Auxiliary material for
Assessing WRF Model Parameter Sensitivity: A Case Study with 5-day Summer
Precipitation Forecasting in the Greater Beijing Area
Zhenhua Di1,2, Qingyun Duan1, Wei Gong1, Chen Wang1,3, Yanjun Gan1, Jiping Quan1,
Jianduo Li1, Aizhong Ye1, Chiyuan Miao1, Charles Tong3
(1. College of Global Change and Earth System Science, Beijing Normal University,
Beijing, 100875, China
2. State Key Laboratory of Numerical Modeling for Atmospheric Sciences and
Geophysical Fluid Dynamics, Institute of Atmospheric Physics, Chinese
Academy of Sciences, Beijing, 100029 China.
3. Lawrence Livermore National Laboratory, Livermore, CA 94550)
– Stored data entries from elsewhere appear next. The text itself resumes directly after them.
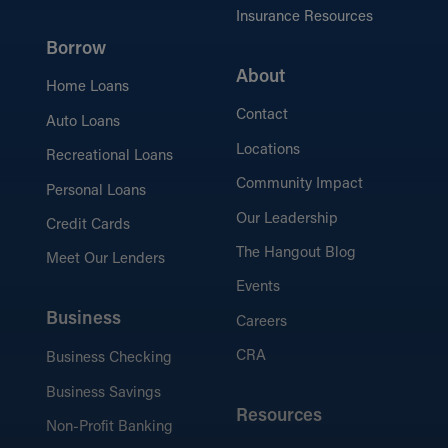
Insurance Resources
Borrow
About
Home Loans
Contact
Auto Loans
Locations
Recreational Loans
Community Impact
Personal Loans
Our Leadership
Credit Cards
The Hangout Blog
Meet Our Lenders
Events
Business
Careers
CRA
Business Checking
Business Savings
Resources
Non-Profit Banking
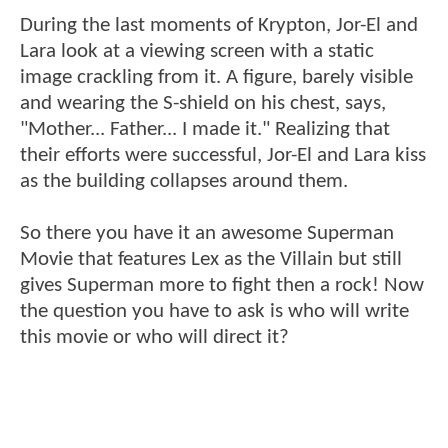
During the last moments of Krypton, Jor-El and
Lara look at a viewing screen with a static
image crackling from it. A figure, barely visible
and wearing the S-shield on his chest, says,
"Mother... Father... I made it." Realizing that
their efforts were successful, Jor-El and Lara kiss
as the building collapses around them.
So there you have it an awesome Superman
Movie that features Lex as the Villain but still
gives Superman more to fight then a rock! Now
the question you have to ask is who will write
this movie or who will direct it?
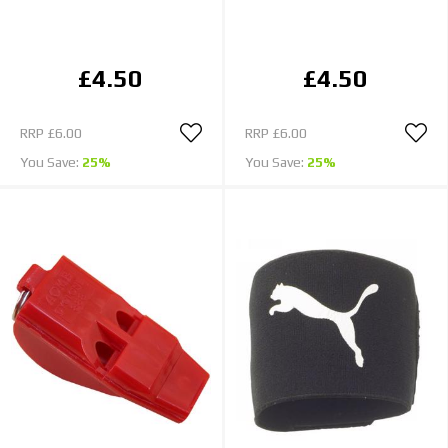
£4.50
£4.50
RRP
£6.00
RRP
£6.00
You Save:
25%
You Save:
25%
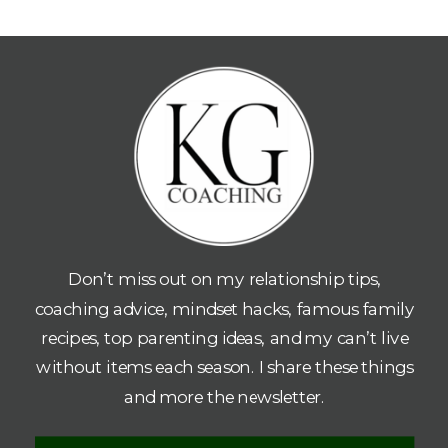
Don’t miss out on my relationship tips,
coaching advice, mindset hacks, famous family
recipes, top parenting ideas, and my can’t live
without items each season. I share these things
and more the newsletter.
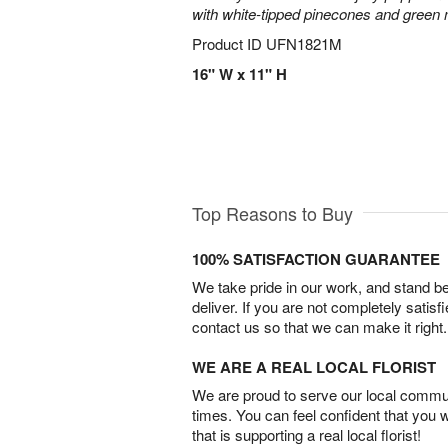
with white-tipped pinecones and green
Product ID
UFN1821M
16" W x 11" H
Top Reasons to Buy
100% SATISFACTION GUARANTEE
We take pride in our work, and stand 
deliver. If you are not completely satisf
contact us so that we can make it right.
WE ARE A REAL LOCAL FLORIST
We are proud to serve our local commun
times. You can feel confident that you 
that is supporting a real local florist!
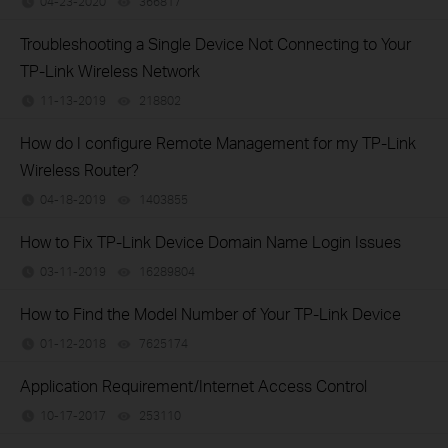
04-23-2020
366817
views
Troubleshooting a Single Device Not Connecting to Your
TP-Link Wireless Network
11-13-2019
218802
views
How do I configure Remote Management for my TP-Link
Wireless Router?
04-18-2019
1403855
views
How to Fix TP-Link Device Domain Name Login Issues
03-11-2019
16289804
views
How to Find the Model Number of Your TP-Link Device
01-12-2018
7625174
views
Application Requirement/Internet Access Control
10-17-2017
253110
views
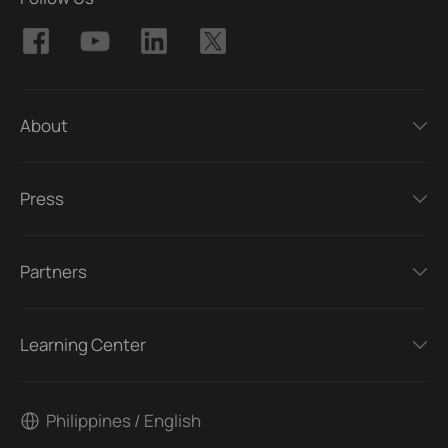
About
Press
Partners
Learning Center
Philippines / English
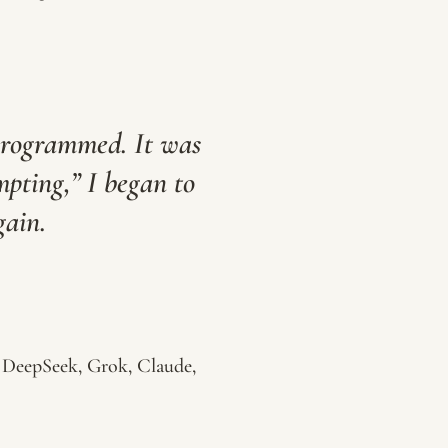
programmed. It was
pting,” I began to
gain.
 DeepSeek, Grok, Claude,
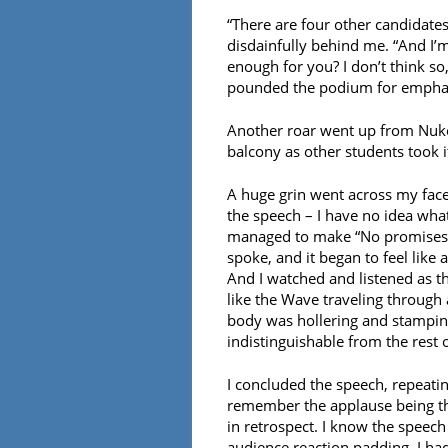
“There are four other candidates 
disdainfully behind me. “And I’
enough for you? I don’t think s
pounded the podium for empha
Another roar went up from Nuke 
balcony as other students took i
A huge grin went across my face,
the speech – I have no idea wha
managed to make “No promises” a
spoke, and it began to feel like
And I watched and listened as t
like the Wave traveling through 
body was hollering and stamping
indistinguishable from the rest o
I concluded the speech, repeat
remember the applause being thu
in retrospect. I know the speech 
audience reaction padding, I had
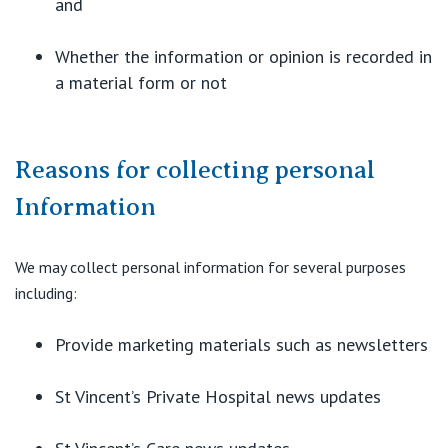
and
View All
Whether the information or opinion is recorded in
a material form or not
Reasons for collecting personal
Information
We may collect personal information for several purposes
including:
Provide marketing materials such as newsletters
St Vincent’s Private Hospital news updates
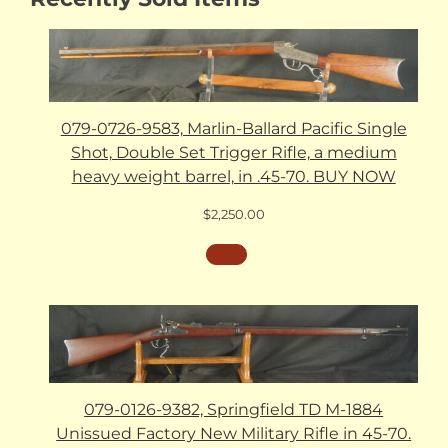
079-0726-9583, Marlin-Ballard Pacific Single
Shot, Double Set Trigger Rifle, a medium
heavy weight barrel, in .45-70. BUY NOW
$
2,250.00
079-0126-9382, Springfield TD M-1884
Unissued Factory New Military Rifle in 45-70.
Geophysical Research Letters, 2014
Introduction
Twenty-three parameters from seven physical components of the WRF model, including
land surface, planetary boundary layer, surface layer, microphysics, cumulus clouds and
long-wave/short-wave radiation schemes, were chosen for sensitivity analysis to determine
their influence on summer precipitation forecasting in the Greater Beijing Area. Their
inclusion and their variability ranges are obtained based on the reading of literature and
computer codes, and consultation with the experts. The list of the twenty-three parameters is
given in the table “ts01.txt”.
The comparison of parameters sensitivities for storm event (e) using two different sets of
initial and boundary conditions is shown in Fig. S1. These two datasets are the NCEP
Reanalysis and CFSR datasets, respectively. The result shows the list of top ranked sensitive
parameters is consistent between the two datasets, even though the actual ranks do differ
somewhat.
Fig. S2 displays the ranks of sensitivity indices calculated using the MOAT method and
the traditional SA method. The two lists are generally consistent, even though there are some
differences in actual ranks. The differences are due to sampling errors. The MOAT is more
reliable because the traditional method is more susceptible to sampling error. Fig. S3 shows
the difference in mean daily rainfall simulation over the entire nine 5-day forecasting period
when selected parameters are perturbed from their lower bounds to upper bounds. Fig. S3a-h
shows the rainfall difference due to parameter perturbation for the top eight most sensitive
parameters based on the MOAT method. Fig. S3i-l shows the rainfall difference due to
parameter perturbation for other parameters that are regarded as less sensitive or non-sensitive
based on the MOAT method. The figure clearly shows that the more sensitive the parameters
are, the larger the difference in rainfall simulation due to parameter perturbation.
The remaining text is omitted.